The IBM internship was important at two levels. One, this was perfect timing for me to “impress” IBMers to get a shot at a full time position, and two, this was my opportunity to leave the lab for good and move on in life. However hard it may sound, I knew it had to happen. It was about time. So I thought the sooner the better. April 30, 2017. My last day in the lab. A mixture of emotions amidst a goosebumpy level farewell from fellow lab mates. I was excited to have “potentially” levelled up in life, but at the same time, it isn’t easy to go away from a place where you’ve spent 7 good years of your life. Above all, this opportunity wasn’t technically a move on [that’s why I said, “potentially”]. If I couldn’t convert this internship into a full time position, or couldn’t find another job in the next 3 months, I would have no where to go. I had already told myself that coming back to the lab was not an option. This feeling really, really stressed me out.

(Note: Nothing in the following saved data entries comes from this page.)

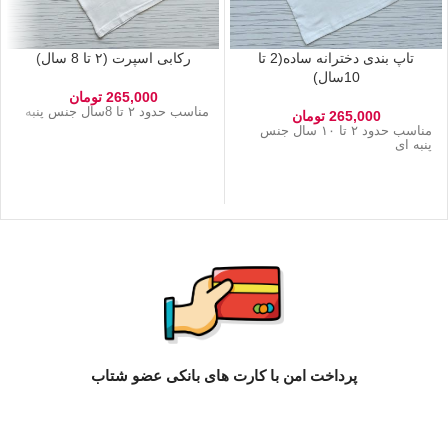
تاپ بندی دخترانه ساده(2 تا
رکابی اسپرت (۲ تا 8 سال)
10سال)
265,000
تومان
مناسب حدود ۲ تا 8سال جنس پنبه
265,000
تومان
مناسب حدود ۲ تا ۱۰ سال جنس
پنبه ای
پرداخت امن با کارت های بانکی عضو شتاب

I moved to Bangalore the very next day and joined IBM as an intern on May 2, 2017. The next three months were pretty eventful. A completely new area of work, regular outings with fellow interns, and job hunting kept me pretty occupied. The month of May was particularly stressful. Consistent rejections from job interviews were eating me up from the inside. Stress levels were at an all time high. Normally, no matter what happens during the day, I usually sleep well at night. This was probably the first time in life that I started encountering sleepless nights. Was I being too harsh on myself? I don’t really know. After all, I really did not have a plan in life after July 2017! How many rejections would it take to get one acceptance? Would that “one” acceptance be the only acceptance I’d ever get? What if I don’t like that “one” and don’t get another chance either? Finding the first job on your own is one hard nut to crack! No matter what your CV or qualifications say.

The Last Ball Sixer
Among the many applications that I had put in, was an application for a Data Scientist position at Apple [that company which makes fancy, expensive phones]. A few days after I put in the application on the Apple website, I received an email from someone at Apple asking for my availability for an interview. This was kind of unbelievable. I was struggling to get through tiny startups! Moreover, the response rate that I was experiencing was no more than 2 in 10 applications [in the best case]. I looked at the email header to verify if the email was genuine. It seemed ok. I confirmed the interview which was supposed to happen later that week.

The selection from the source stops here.